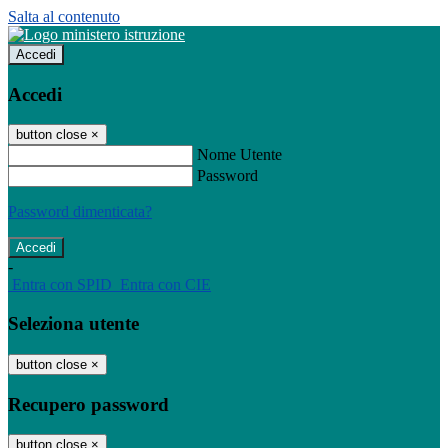
Salta al contenuto
Accedi
Accedi
button close
×
Nome Utente
Password
Password dimenticata?
-
Entra con SPID
Entra con CIE
Seleziona utente
button close
×
Recupero password
button close
×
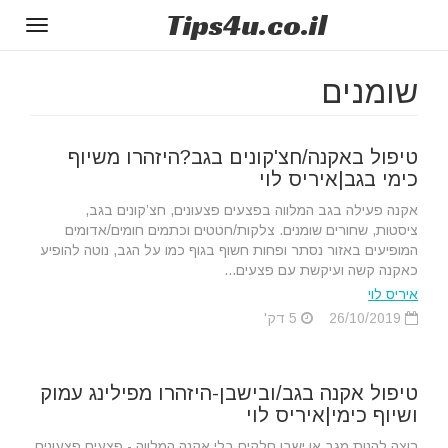
Tips
4u
.co.il
Toggle
gation
שומנים
טיפול באקנה/חצ'קונים בגב?היזהרו משיוף
כימי בגב|איריס לוי
אקנה פעילה בגב המלווה בפצעים פצעונים, חצ’קונים בגב,
ציסטות, שחורים שומנים. צלקות/חטטים וכתמים חומים/אדומים
המופיעים באזור נסתר ופחות חשוף בגוף כמו על הגב, נוטה להופיע
כאקנה קשה ועיקשת עם פצעים...
איריס לוי
26/10/2019
5 דק'
טיפול אקנה בגב/ובישבן-היזהרו מפילינג עמוק
ושיוף כימי|איריס לוי
רוצה להנות מגב או ישבן חלקים בלי אקנה המלווה - פצעים פצעונים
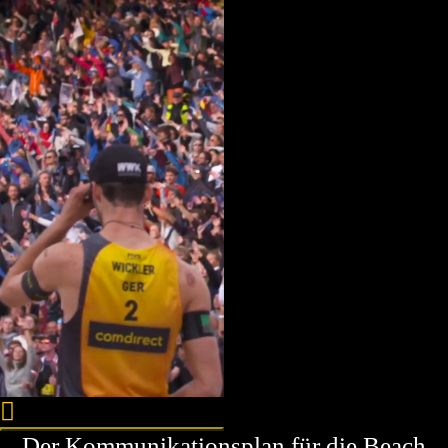
Der Kommunikationsplan für die Beach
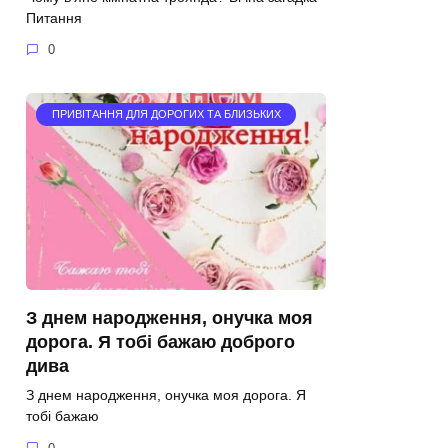
Питання
0
ПРИВІТАННЯ ДЛЯ ДОРОГИХ ТА БЛИЗЬКИХ
З днем народження, онучка моя
дорога. Я тобі бажаю доброго
дива
З днем народження, онучка моя дорога. Я
тобі бажаю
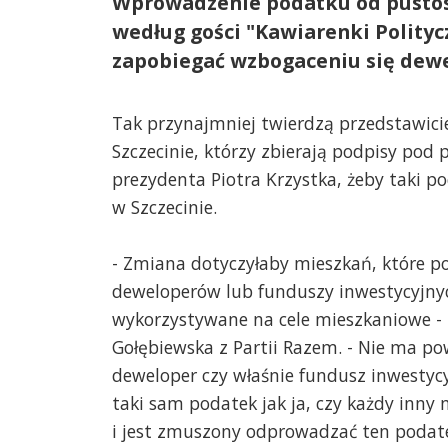
Wprowadzenie podatku od pustos
według gości "Kawiarenki Polityc
zapobiegać wzbogaceniu się dew
Tak przynajmniej twierdzą przedstawici
Szczecinie, którzy zbierają podpisy pod p
prezydenta Piotra Krzystka, żeby taki p
w Szczecinie.
- Zmiana dotyczyłaby mieszkań, które p
deweloperów lub funduszy inwestycyjnyc
wykorzystywane na cele mieszkaniowe 
Gołębiewska z Partii Razem. - Nie ma po
deweloper czy właśnie fundusz inwestycy
taki sam podatek jak ja, czy każdy inny
i jest zmuszony odprowadzać ten podat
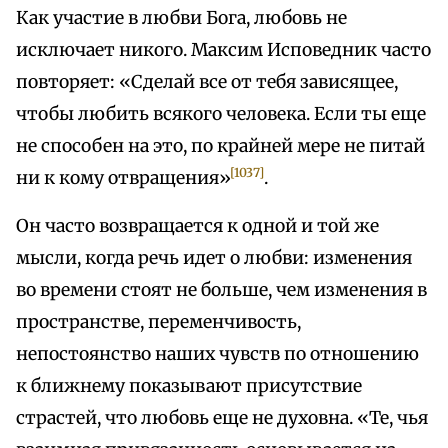
Как участие в любви Бога, любовь не
исключает никого. Максим Исповедник часто
повторяет: «Сделай все от тебя зависящее,
чтобы любить всякого человека. Если ты еще
не способен на это, по крайней мере не питай
[1037]
ни к кому отвращения»
.
Он часто возвращается к одной и той же
мысли, когда речь идет о любви: изменения
во времени стоят не больше, чем изменения в
пространстве, переменчивость,
непостоянство наших чувств по отношению
к ближнему показывают присутствие
страстей, что любовь еще не духовна. «Те, чья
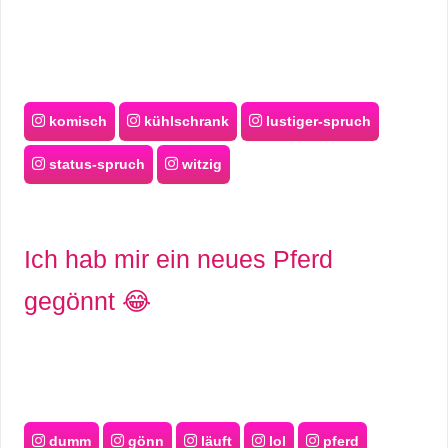
komisch
kühlschrank
lustiger-spruch
status-spruch
witzig
Ich hab mir ein neues Pferd
gegönnt 😂
dumm
gönn
läuft
lol
pferd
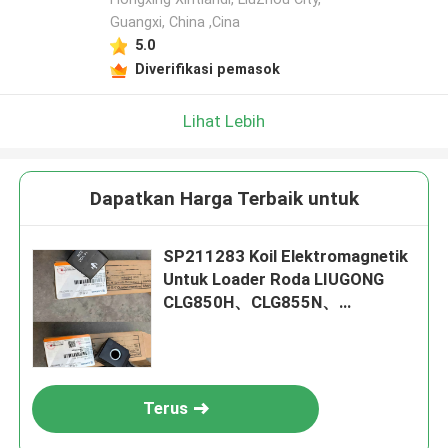
Guangxi, China ,Cina
5.0
Diverifikasi pemasok
Lihat Lebih
Dapatkan Harga Terbaik untuk
SP211283 Koil Elektromagnetik
Untuk Loader Roda LIUGONG
CLG850H、CLG855N、
CLG855H、CLG856、CLG856H
Excavator CLG908D、CLG915
Roadroller CLG4165、CLG4180
Terus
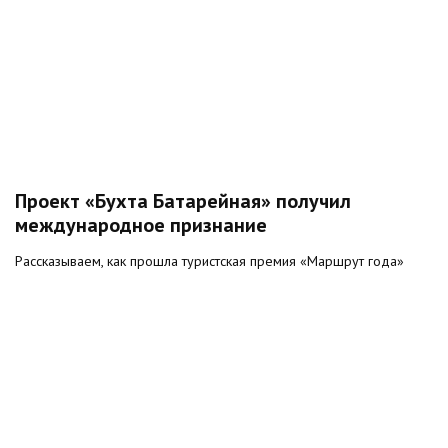
Проект «Бухта Батарейная» получил
международное признание
Рассказываем, как прошла туристская премия «Маршрут года»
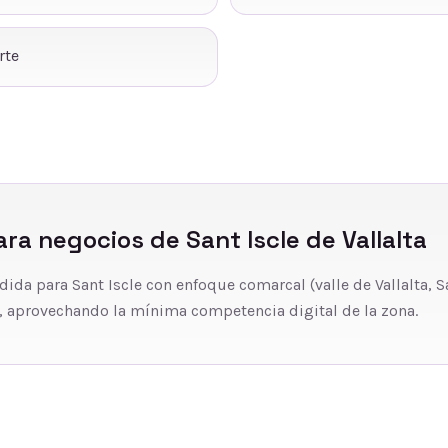
rte
ra negocios de
Sant Iscle de Vallalta
a para Sant Iscle con enfoque comarcal (valle de Vallalta, San
, aprovechando la mínima competencia digital de la zona.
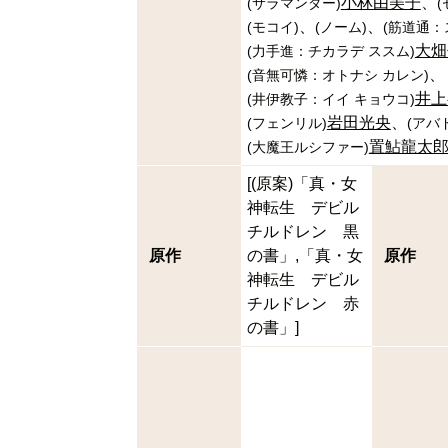
小林由美子
(
サラマンダー
)
(
(
モコイ
)
(
ノーム
)
(
筋道通：
大畑
(
力手進：チカラデ ススム
)
(
音無可憐：オトナシ カレン
)
井上
(
井伊教子：イイ キョウコ
)
岩田光央
(
フェンリル
)
(
アバ
置鮎龍太
(
大魔王ルシファー
)
[(原案)「真・女
神転生 デビル
チルドレン 黒
原作
の書」,「真・女
原作
神転生 デビル
チルドレン 赤
の書」]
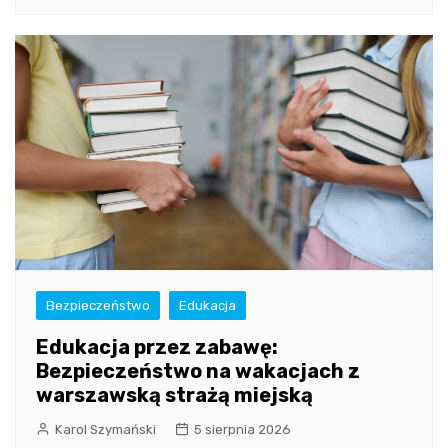
Bezpieczeństwo
Edukacja
Edukacja przez zabawę:
Bezpieczeństwo na wakacjach z
warszawską strażą miejską
Karol Szymański
5 sierpnia 2026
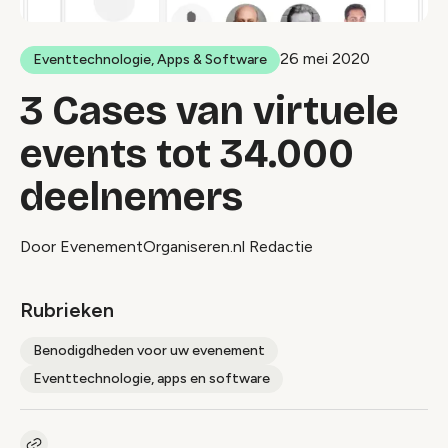
26 mei 2020
Eventtechnologie, Apps & Software
3 Cases van virtuele
events tot 34.000
deelnemers
Door EvenementOrganiseren.nl Redactie
Rubrieken
Benodigdheden voor uw evenement
Eventtechnologie, apps en software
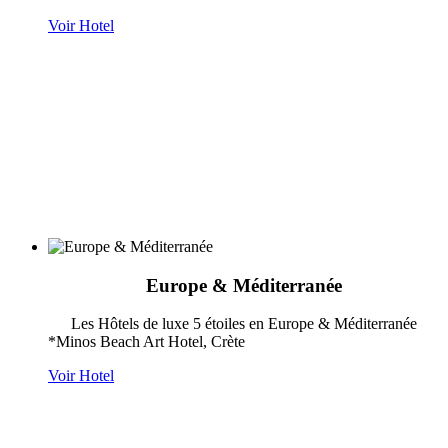
Voir Hotel
Europe & Méditerranée
Les Hôtels de luxe 5 étoiles en Europe & Méditerranée
*Minos Beach Art Hotel, Crète
Voir Hotel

## Exercise brief
Your answer should consist of the lines from the listing that hold the word "איריס".

## The completed task
כימי בגב|איריס לוי
איריס לוי
ושיוף כימי|איריס לוי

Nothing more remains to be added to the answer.